WHAT YOU HAVE TO DO:
Every record must be repeated precisely as it stands.

DATA RECORDS:
————————

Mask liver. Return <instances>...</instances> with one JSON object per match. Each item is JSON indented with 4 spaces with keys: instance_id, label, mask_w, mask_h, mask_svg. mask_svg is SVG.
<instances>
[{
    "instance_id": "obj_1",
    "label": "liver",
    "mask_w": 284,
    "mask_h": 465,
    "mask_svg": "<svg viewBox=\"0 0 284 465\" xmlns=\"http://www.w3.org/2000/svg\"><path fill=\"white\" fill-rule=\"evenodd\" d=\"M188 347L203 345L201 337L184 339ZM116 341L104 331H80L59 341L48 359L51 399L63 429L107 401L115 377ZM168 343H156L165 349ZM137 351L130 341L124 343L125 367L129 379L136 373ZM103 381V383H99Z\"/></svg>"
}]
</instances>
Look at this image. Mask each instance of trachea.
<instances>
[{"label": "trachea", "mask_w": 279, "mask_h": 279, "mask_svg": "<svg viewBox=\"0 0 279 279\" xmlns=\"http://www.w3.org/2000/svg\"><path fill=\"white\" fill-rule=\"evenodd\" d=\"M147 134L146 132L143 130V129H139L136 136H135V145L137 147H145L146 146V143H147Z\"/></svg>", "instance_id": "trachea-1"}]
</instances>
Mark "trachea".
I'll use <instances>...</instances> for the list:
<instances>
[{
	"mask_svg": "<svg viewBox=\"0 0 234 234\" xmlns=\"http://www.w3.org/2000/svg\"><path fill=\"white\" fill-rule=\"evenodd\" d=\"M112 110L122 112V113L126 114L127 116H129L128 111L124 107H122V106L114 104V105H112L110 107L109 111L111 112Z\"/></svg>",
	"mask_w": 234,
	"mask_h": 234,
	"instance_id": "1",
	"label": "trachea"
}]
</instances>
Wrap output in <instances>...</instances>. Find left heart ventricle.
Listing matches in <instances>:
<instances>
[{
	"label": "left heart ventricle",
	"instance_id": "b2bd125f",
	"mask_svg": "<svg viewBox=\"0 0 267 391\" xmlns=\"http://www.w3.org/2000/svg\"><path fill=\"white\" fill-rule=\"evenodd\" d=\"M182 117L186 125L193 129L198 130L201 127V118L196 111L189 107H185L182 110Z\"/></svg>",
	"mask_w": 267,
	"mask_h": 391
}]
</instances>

————————

SOLUTION TO THE EXERCISE:
Mask liver. Return <instances>...</instances> with one JSON object per match. Each item is JSON indented with 4 spaces with keys: instance_id, label, mask_w, mask_h, mask_svg. mask_svg is SVG.
<instances>
[{
    "instance_id": "obj_1",
    "label": "liver",
    "mask_w": 284,
    "mask_h": 465,
    "mask_svg": "<svg viewBox=\"0 0 284 465\" xmlns=\"http://www.w3.org/2000/svg\"><path fill=\"white\" fill-rule=\"evenodd\" d=\"M188 347L203 345L201 337L184 339ZM116 341L104 331H80L59 341L48 359L51 399L63 429L107 401L115 377ZM168 343H156L165 349ZM137 351L130 341L124 343L125 367L129 379L136 373ZM103 381V383H99Z\"/></svg>"
}]
</instances>
Look at this image. Mask each instance of trachea.
<instances>
[{"label": "trachea", "mask_w": 279, "mask_h": 279, "mask_svg": "<svg viewBox=\"0 0 279 279\" xmlns=\"http://www.w3.org/2000/svg\"><path fill=\"white\" fill-rule=\"evenodd\" d=\"M147 134L146 132L143 130V129H139L136 136H135V145L137 147H145L146 146V143H147Z\"/></svg>", "instance_id": "trachea-1"}]
</instances>
Mark "trachea".
I'll use <instances>...</instances> for the list:
<instances>
[{
	"mask_svg": "<svg viewBox=\"0 0 234 234\" xmlns=\"http://www.w3.org/2000/svg\"><path fill=\"white\" fill-rule=\"evenodd\" d=\"M112 110L122 112V113L126 114L127 116H129L128 111L124 107H122V106L114 104V105H112L110 107L109 111L111 112Z\"/></svg>",
	"mask_w": 234,
	"mask_h": 234,
	"instance_id": "1",
	"label": "trachea"
}]
</instances>
Wrap output in <instances>...</instances>. Find left heart ventricle.
Listing matches in <instances>:
<instances>
[{
	"label": "left heart ventricle",
	"instance_id": "b2bd125f",
	"mask_svg": "<svg viewBox=\"0 0 267 391\" xmlns=\"http://www.w3.org/2000/svg\"><path fill=\"white\" fill-rule=\"evenodd\" d=\"M182 117L186 125L193 129L198 130L201 127V118L196 111L189 107H185L182 110Z\"/></svg>",
	"mask_w": 267,
	"mask_h": 391
}]
</instances>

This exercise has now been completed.